# [REQUIREMENT]
Reproduce the entries shown below only from the line with "970-351-1890" down to the line with "ergy balance optimization through the", keeping both end lines and copying each one exactly.

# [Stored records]
[Start of Attachment]

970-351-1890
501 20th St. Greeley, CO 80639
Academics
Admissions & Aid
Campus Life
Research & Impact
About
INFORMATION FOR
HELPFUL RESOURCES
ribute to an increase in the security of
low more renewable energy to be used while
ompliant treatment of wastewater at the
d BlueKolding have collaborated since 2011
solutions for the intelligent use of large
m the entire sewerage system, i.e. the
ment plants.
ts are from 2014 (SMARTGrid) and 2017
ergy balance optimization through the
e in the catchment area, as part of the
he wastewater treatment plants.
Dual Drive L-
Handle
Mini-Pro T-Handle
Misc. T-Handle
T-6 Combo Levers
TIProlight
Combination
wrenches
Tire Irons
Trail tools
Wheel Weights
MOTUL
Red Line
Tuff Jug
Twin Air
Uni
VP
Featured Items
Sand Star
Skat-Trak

[End of Attachment]
[Start of Attachment]

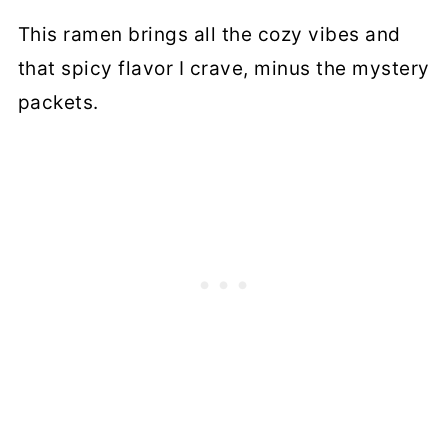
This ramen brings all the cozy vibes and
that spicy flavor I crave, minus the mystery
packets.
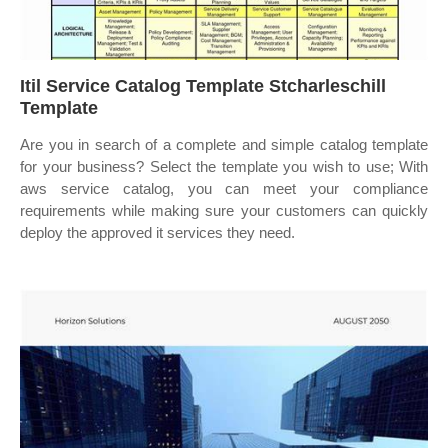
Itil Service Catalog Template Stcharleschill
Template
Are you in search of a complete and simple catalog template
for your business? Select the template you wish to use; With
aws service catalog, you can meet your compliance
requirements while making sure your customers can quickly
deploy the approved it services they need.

[End of Attachment]
[Start of Attachment]

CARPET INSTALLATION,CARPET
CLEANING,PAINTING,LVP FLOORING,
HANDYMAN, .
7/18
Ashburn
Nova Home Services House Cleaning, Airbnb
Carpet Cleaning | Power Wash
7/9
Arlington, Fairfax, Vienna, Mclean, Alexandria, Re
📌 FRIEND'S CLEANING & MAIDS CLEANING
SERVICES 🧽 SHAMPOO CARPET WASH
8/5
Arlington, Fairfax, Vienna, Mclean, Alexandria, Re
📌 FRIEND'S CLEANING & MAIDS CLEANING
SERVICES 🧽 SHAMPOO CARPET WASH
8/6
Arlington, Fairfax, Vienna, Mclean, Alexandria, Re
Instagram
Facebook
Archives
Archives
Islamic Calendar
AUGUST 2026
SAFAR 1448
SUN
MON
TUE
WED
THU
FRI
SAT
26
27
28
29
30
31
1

[End of Attachment]

# [SOLVED PROBLEM]
970-351-1890
501 20th St. Greeley, CO 80639
Academics
Admissions & Aid
Campus Life
Research & Impact
About
INFORMATION FOR
HELPFUL RESOURCES
ribute to an increase in the security of
low more renewable energy to be used while
ompliant treatment of wastewater at the
d BlueKolding have collaborated since 2011
solutions for the intelligent use of large
m the entire sewerage system, i.e. the
ment plants.
ts are from 2014 (SMARTGrid) and 2017
ergy balance optimization through the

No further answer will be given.